あまりにも目まぐるしい運命の放流に、知永子は翻弄されていた。
「なあ、知永子…」
「…何?」
「愛しているよ。たとえ、世界中が君と俺との愛を反対したとしても…俺は、知永子を愛してる」
真っ直ぐ前を向いたまま、和彦が言う。その言葉に、知永子の心にあった迷いが消えた。
「えぇ。わたしも…和彦を愛してる。わたし…たとえ、どんな苦境に立たされたとしても…和彦と一緒なら乗り越えて行けるわ」
知永子は、力強く和彦の手を握り返す。
「和彦…愛しているわ」
「あぁ…」
ふたりは、手を取り合って夜行バスの停留所を目指した。
その時、ふたりの前に仁が現れた。常軌を逸した目つきで、立ち塞がる。
「どいてくれ!!」
「あ、あなたは…!?」
知永子は、驚きに声を裏返らせた。間違いない。以前、知香子に頼まれて知永子に凶行を働こうとした男だ。

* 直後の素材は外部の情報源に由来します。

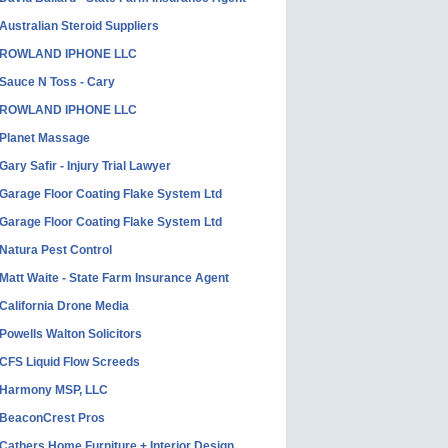
Australian Steroid Suppliers
ROWLAND IPHONE LLC
Sauce N Toss - Cary
ROWLAND IPHONE LLC
Planet Massage
Gary Safir - Injury Trial Lawyer
Garage Floor Coating Flake System Ltd
Garage Floor Coating Flake System Ltd
Natura Pest Control
Matt Waite - State Farm Insurance Agent
California Drone Media
Powells Walton Solicitors
CFS Liquid Flow Screeds
Harmony MSP, LLC
BeaconCrest Pros
Cathers Home Furniture + Interior Design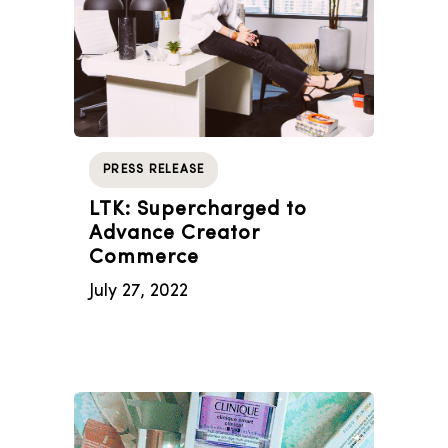
PRESS RELEASE
LTK: Supercharged to
Advance Creator
Commerce
July 27, 2022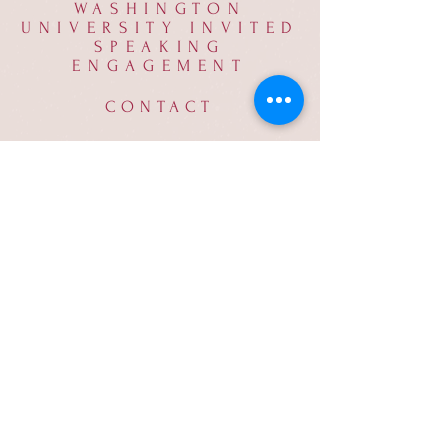
WASHINGTON
UNIVERSITY INVITED
SPEAKING
ENGAGEMENT
CONTACT
milton.muldrow@phantomecology.com
© 2023 by Beyond Earth.
Proudly created with
Wix.com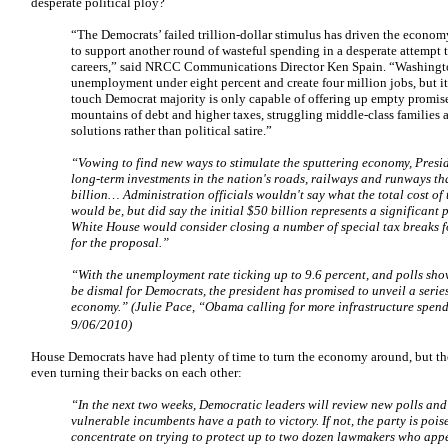
desperate political ploy?
“The Democrats’ failed trillion-dollar stimulus has driven the economy 
to support another round of wasteful spending in a desperate attempt t
careers,” said NRCC Communications Director Ken Spain. “Washingt
unemployment under eight percent and create four million jobs, but it’
touch Democrat majority is only capable of offering up empty promise
mountains of debt and higher taxes, struggling middle-class families
solutions rather than political satire.”
“Vowing to find new ways to stimulate the sputtering economy, Presi
long-term investments in the nation's roads, railways and runways th
billion…
Administration officials wouldn't say what the total cost of
would be, but did say the initial $50 billion represents a significant 
White House would consider closing a number of special tax breaks f
for the proposal.”
“With the unemployment rate ticking up to 9.6 percent, and polls sho
be dismal for Democrats, the president has promised to unveil a serie
economy.” (Julie Pace, “Obama calling for more infrastructure spen
9/06/2010)
House Democrats have had plenty of time to turn the economy around, but th
even turning their backs on each other:
“In the next two weeks, Democratic leaders will review new polls an
vulnerable incumbents have a path to victory. If not, the party is pois
concentrate on trying to protect up to two dozen lawmakers who appea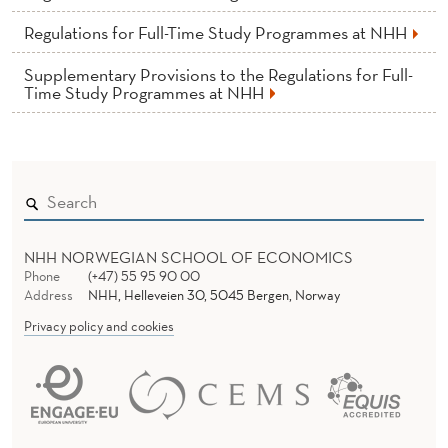
L
Regulations for Full-Time Study Programmes at NHH
P
H
Supplementary Provisions to the Regulations for Full-
Time Study Programmes at NHH
D
C
A
N
D
NHH NORWEGIAN SCHOOL OF ECONOMICS
Phone
(+47) 55 95 90 00
I
Address
NHH, Helleveien 30, 5045 Bergen, Norway
Privacy policy and cookies
D
A
T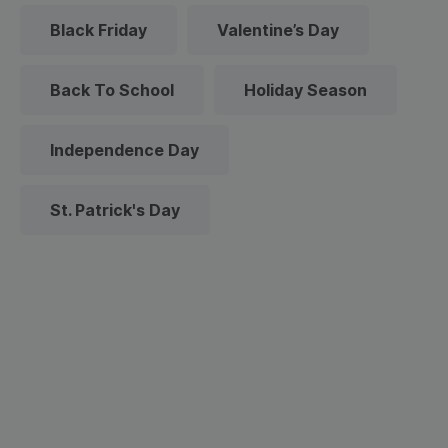
Black Friday
Valentine’s Day
Back To School
Holiday Season
Independence Day
St. Patrick's Day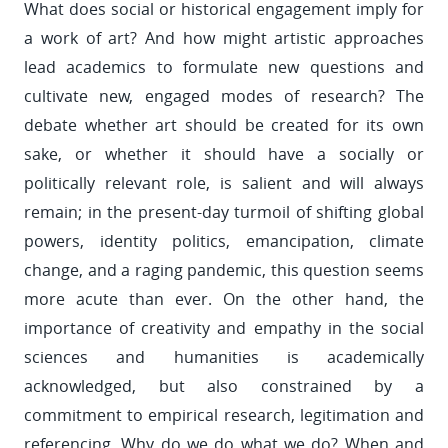
What does social or historical engagement imply for
a work of art? And how might artistic approaches
lead academics to formulate new questions and
cultivate new, engaged modes of research? The
debate whether art should be created for its own
sake, or whether it should have a socially or
politically relevant role, is salient and will always
remain; in the present-day turmoil of shifting global
powers, identity politics, emancipation, climate
change, and a raging pandemic, this question seems
more acute than ever. On the other hand, the
importance of creativity and empathy in the social
sciences and humanities is academically
acknowledged, but also constrained by a
commitment to empirical research, legitimation and
referencing. Why do we do what we do? When and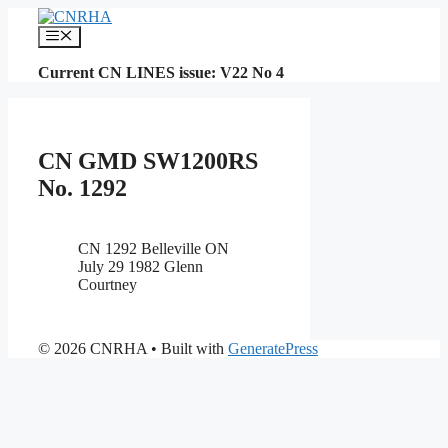
Skip
to
Menu
content
Current CN LINES issue: V22 No 4
CN GMD SW1200RS
No. 1292
CN 1292 Belleville ON
July 29 1982 Glenn
Courtney
© 2026 CNRHA
• Built with
GeneratePress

仁は、懐からゆっくりとナイフを取り出す。外灯に照らされ、ナイフが鋭く光った。
「許さない…。知香子を捨てて、この女と幸せになるだなんて…そんなこと許さない!」
言いながら、和彦に突き進んで来る。和彦は、ナイフを握った仁の拳を受け止めた。男ふたりで、揉み合いになる。
「お、お願い…止めて!止めて!!」
「邪魔だ。お前は引っ込んでろ!」
「あっ…」
和彦の身を守ろうと、ふたりの間に入ろうとした知永子は、仁に突き飛ばされバランスを崩した。
「知永子…」
知永子を助けようと和彦が手を差し伸べた瞬間、ナイフが彼の腹部へと突き刺さる。
「…うっ」
言いながら、和彦は倒れ込んだ。知永子は、突然のことに事態を把握出来ない。
「か、和彦…どうしたの!?和彦!」
うつ伏せになった和彦を、恐る恐る抱き起こした。
「い、いやっ…いやあ~!!」
知永子は、絶叫する。和彦の腹にはナイフが深く刺さり、溢れ出た血液がその周りを汚していた。見る見るうちに、広がって行く。
「和彦…しっかりして。お願いだから…死んだりなんかしないで…」
知永子は、和彦の血で服が汚れるのも厭わず、和彦に縋りついた。和彦の頬を撫でる。
「知永子…ごめんよ。俺はもう、君を守れないみたいだ…。こんなにも、知永子…君を、愛しているのに…」
和彦は、そう言ってゆっくりと瞼を閉じた。和彦の体から、一気に力が抜ける。
「いやあ~!和彦~!!」
和彦の髪を掻き抱きながら、知永子は泣き叫んだ。